Why does the Gibson site not give prices on instruments, even MSRP? Or did I not look in the right place?

----------


## allenhopkins

An interesting and ongoing issue with the recent Gibson "reissues."  They mention the name of the earlier model mandolin, giving the impression that you're buying a re-creation of the 1948-80 F-12, _e.g.,_ but there are so many differences in detail that what you're buying is basically a new design.  It's an instrument that *looks* like the earlier F-12 from across the room, but when you get up close, it has multiple differences.  Doesn't stop it from being a great instrument -- if it is -- but it calls up comments like the ones above.  I agree: make it the F-13, or the F-12B, or something similar.  It may well be a great mandolin for the price, once you sit down and play it, but real Gibson aficionados have trouble getting past the "that's not an F-12, because of x, y, z" stage.

----------


## Capt. E

In the end, Gibson is out to make money and that doesn't always lend itself to the best decisions. Sometimes the marketing people stir things up and muddy things. In my business, I always have to keep in mind that a retreat is usually bad and kills business momentum. I have always thought a new model is usually better than a re-issue. Look at the Jam Master as an example. Great mandolin at a great price.

----------


## Willie Poole

I had a 1950 F-12 that was a great mandolin and in my opinion when the later (1970) F-12`s came out they were junk and ruined the reputation of the earlier F-12`s....Thats why when an F-12 is mentioned on here some say "Yuk"....Mine had some things a little different from the descriptions that Allen posted, mine had a raised fingerboard and the serial number said it was a `50 and that was agreed to by John Duffey...perhaps Vintage instruments doesn`t know all there is to know about all mandolins....

    Willie

----------


## Gary Hedrick

Now let's not bash Gibson too much on this one.....

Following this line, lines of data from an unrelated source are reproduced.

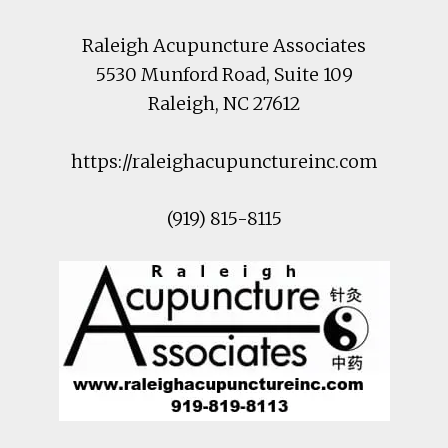
Raleigh Acupuncture Associates
5530 Munford Road
, Suite 109
Raleigh
,
NC
27612
https://raleighacupunctureinc.com
(919) 815-8115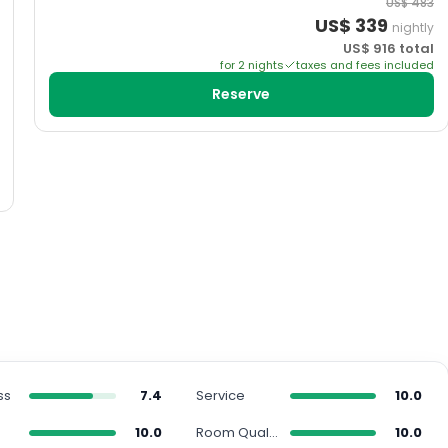
US$
483
US$
339
nightly
US$
916
total
for
2
night
s
taxes and fees included
Reserve
ss
7.4
Service
10.0
10.0
Room Quality
10.0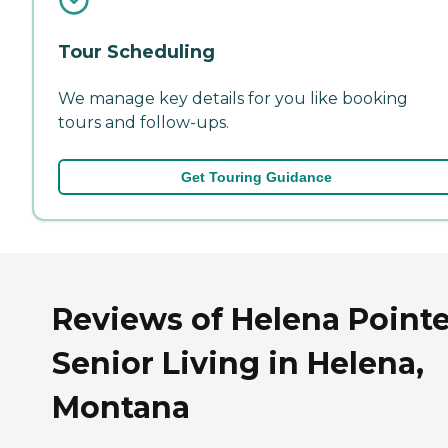
Tour Scheduling
We manage key details for you like booking
tours and follow-ups.
Get Touring Guidance
Reviews of Helena Point
Senior Living in Helena,
Montana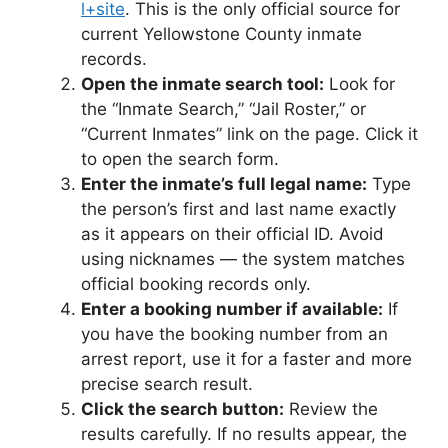
l+site
. This is the only official source for
current Yellowstone County inmate
records.
Open the inmate search tool:
Look for
the “Inmate Search,” “Jail Roster,” or
“Current Inmates” link on the page. Click it
to open the search form.
Enter the inmate’s full legal name:
Type
the person’s first and last name exactly
as it appears on their official ID. Avoid
using nicknames — the system matches
official booking records only.
Enter a booking number if available:
If
you have the booking number from an
arrest report, use it for a faster and more
precise search result.
Click the search button:
Review the
results carefully. If no results appear, the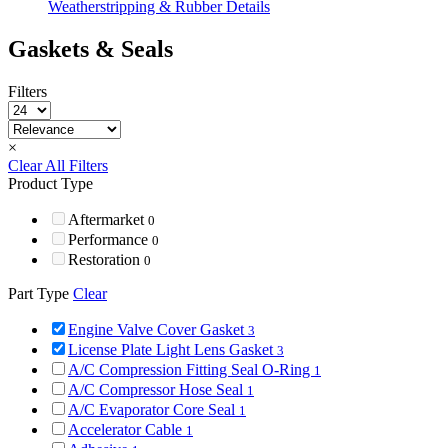
Weatherstripping & Rubber Details
Gaskets & Seals
Filters
×
Clear All Filters
Product Type
Aftermarket
0
Performance
0
Restoration
0
Part Type
Clear
Engine Valve Cover Gasket
3
License Plate Light Lens Gasket
3
A/C Compression Fitting Seal O-Ring
1
A/C Compressor Hose Seal
1
A/C Evaporator Core Seal
1
Accelerator Cable
1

I thought the attempt was to remake a prewar F12 but go ahead and put the longer neck on it to make it a more playable instrument, like they should have in the 30's had they not been trying to use up F4 necks to save money.

As for playing a lot of prewar F12's, I thought that they only made 3 or 4 of them....Yes????

The late 40's and early 50's F12's were not too bad.....the later ones....junk but hey Gibson is making these and the buyer can decide if they want to spend their money.  I'm sure they are a lot better sounding instrument than most of the F12's out there right now.

----------


## allenhopkins

> I had a 1950 F-12 that was a great mandolin....Mine had some things a little different from the descriptions that Allen posted, mine had a raised fingerboard and the serial number said it was a `50 and that was agreed to by John Duffey...perhaps Vintage instruments doesn`t know all there is to know about all mandolins....


Well *here's* a 1950 F-12 at Greg Boyd's, and they say that its raised fingerboard was a Randy Wood conversion: "Mr. Wood also vaulted the fingerboard over the Spruce top."  On the other hand, *here's* an F-12 ID'ed as a 1952, with a raised fingerboard.  And again, *here's* a 1949 F-12 with a square-end, flush fingerboard.  So you tell me.

----------


## f5loar

Seems many here are confusing a prewar F12 with a postwar F12.  They were trying to recreate the prewar F12 which is a totally different animal then a postwar F12.  Can someone post a photo of a real un-feathered prewar F12 for comparsion?

----------


## journeybear

Believe it or not, I don't see any pre-war F-12s at the Mandolin Archive or _any_ at Alan Bond's museum.  :Confused:  So cross those sites off your list if you're looking for a pic.

I rather liked my F-12 even if it was from the era which some consider junk. It did take a LOT of playing for it to sound good, but after that I enjoyed it tremendously for a quarter century or more, and would love to have it back. I'm not about to say it doesn't compare to an F-5, and in some ways even my plain A is a better instrument. But blanket statements like that irk me. Still, I'm not gonna make a major issue of this, as I'd rather keep the thread more or less on track.  :Wink:

----------


## Fretbear

Pre-war (1934) short-necked F-12;

http://www.mandozine.com/index.php/i...son_f_12_1934/

----------


## allenhopkins

> Seems many here are confusing a prewar F12 with a postwar F12.  They were trying to recreate the prewar F12 which is a totally different animal then a postwar F12.  Can someone post a photo of a real un-feathered prewar F12 for comparsion?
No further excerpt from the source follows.